Through a series of action links, the program depicts genes associated with a given MeSH category in relation to Gene Ontology [1] information (i.e., biological processes, molecular functions, cellular components and pathways derived from the gene2go.gz file at NCBI Entrez Gene). Using the amCharts software bundle (amCharts.com) ontology information is displayed as animated pie charts with clickable slices that are linked to NCBI Entrez Gene information. Through another action link (designated K), GeneIDs associated with a given MeSH category are linked to Kyoto Encyclopedia of Genes and Genomes (KEGG) metabolic pathways and their diagrams [12]. An action link (designated VIV for view intensity values) permits viewing expression intensity values for a given gene name, gene symbol or probe ID in the input data set. This feature also allows heat maps to be generated for the selected genes.
The program will define intermolecular interactions known to exist between the protein products of genes associated with a given MeSH category or subcategory. Protein interaction information is displayed either in a tabular format or in a dynamically interactive network generated using the GUESS program http://graphexploration.cond.org/. The identified interactions are based on data contained in the file interactions.gz from NCBI ftp://ftp.ncbi.nlm.nih.gov/gene/GeneRIF. Interaction data contained in this file is derived from multiple sources including BIND, EcoCyc, BioGRID and HPRD (see http://www.ncbi.nlm.nih.gov/gene/GeneRIF/interaction_sources andGeneRIF.
GeneMesh produces heat maps of Z score-normalized hybridization intensity values of genes in a query set that are associated with a given MeSH category.

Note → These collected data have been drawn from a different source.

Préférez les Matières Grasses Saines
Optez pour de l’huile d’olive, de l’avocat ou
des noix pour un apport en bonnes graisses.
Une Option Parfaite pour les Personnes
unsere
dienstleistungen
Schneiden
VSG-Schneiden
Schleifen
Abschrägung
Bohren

Heat maps are generated using the heatmap.2 function in the R gplots package and probe pair annotations available through Bioconductor [13]. Dotplots are generated using the dotchart function in the R graphics package.

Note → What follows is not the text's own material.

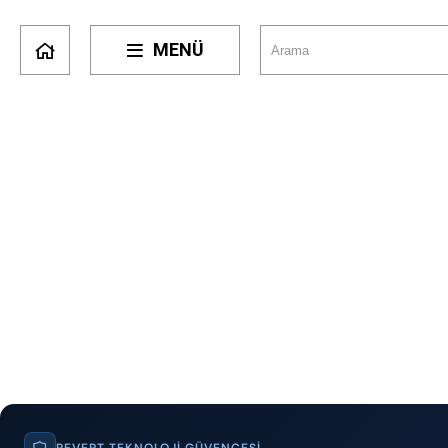
MENÜ
REVERT TEKNOLOJI GÜVENCESI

In addition to relating input genes to MeSH categories, the GeneMesh program also performs a number of useful upfront operations on input expression data including viewing of all genes in the data set with links to Entrez Gene summaries (using the 'V' action link), viewing of expression intensity values of genes in the data set (using the 'VIV' action link), grouping of genes in relation to gene ontologies (including biological processes, molecular functions and cellular components using the 'B', 'M' and 'C' action links, respectively), mapping of GeneIDs of individual genes or clusters of genes to KEGG pathway diagrams (using the 'K' action link) and generating heatmaps of expression intensities (using the 'H' action link).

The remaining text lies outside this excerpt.